Dataset items
• • • •
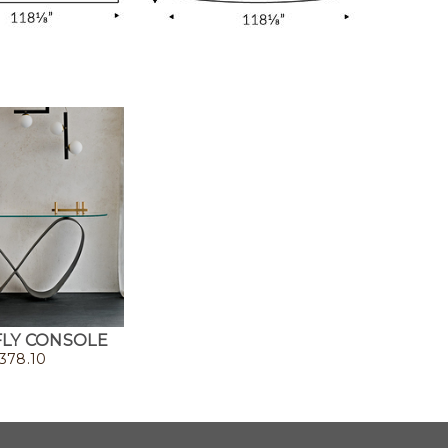
LY CONSOLE
378.10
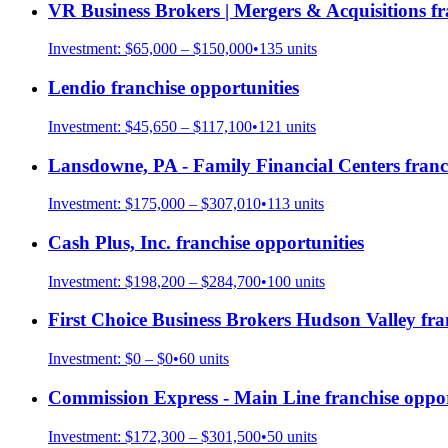
VR Business Brokers | Mergers & Acquisitions
fr
Investment:
$65,000 – $150,000
•
135
units
Lendio
franchise opportunities
Investment:
$45,650 – $117,100
•
121
units
Lansdowne, PA - Family Financial Centers
franc
Investment:
$175,000 – $307,010
•
113
units
Cash Plus, Inc.
franchise opportunities
Investment:
$198,200 – $284,700
•
100
units
First Choice Business Brokers Hudson Valley
fra
Investment:
$0 – $0
•
60
units
Commission Express - Main Line
franchise oppor
Investment:
$172,300 – $301,500
•
50
units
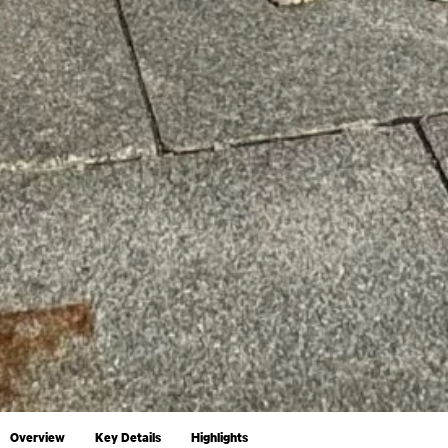
Overview
Key Details
Highlights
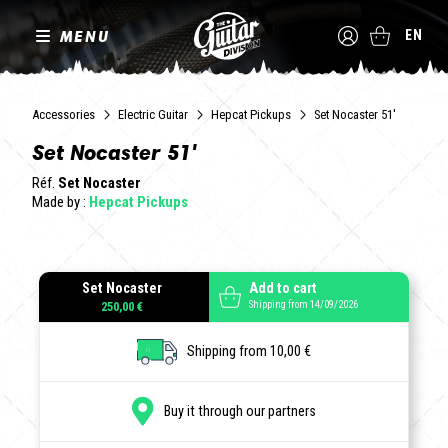
MENU
EN
Accessories
Electric Guitar
Hepcat Pickups
Set Nocaster 51'
Set Nocaster 51'
Réf.
Set Nocaster
Made by :
Hepcat Pickups
Set Nocaster
Add to cart
Shipping from 14/09/2026
250,00 €
Shipping from 10,00 €
Buy it through our partners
• • • •
* **Work to complete**:
Render all entries verbatim, excluding any pictures they hold.

* **Result**:
LY CONSOLE
378.10
VR Business Brokers | Mergers & Acquisitions
fr
Investment:
$65,000 – $150,000
•
135
units
Lendio
franchise opportunities
Investment:
$45,650 – $117,100
•
121
units
Lansdowne, PA - Family Financial Centers
franc
Investment:
$175,000 – $307,010
•
113
units
Cash Plus, Inc.
franchise opportunities
Investment:
$198,200 – $284,700
•
100
units
First Choice Business Brokers Hudson Valley
fra
Investment:
$0 – $0
•
60
units
Commission Express - Main Line
franchise oppor
Investment:
$172,300 – $301,500
•
50
units
Overview
Key Details
Highlights
MENU
EN
Accessories
Electric Guitar
Hepcat Pickups
Set Nocaster 51'
Set Nocaster 51'
Réf.
Set Nocaster
Made by :
Hepcat Pickups
Set Nocaster
Add to cart
Shipping from 14/09/2026
250,00 €
Shipping from 10,00 €
Buy it through our partners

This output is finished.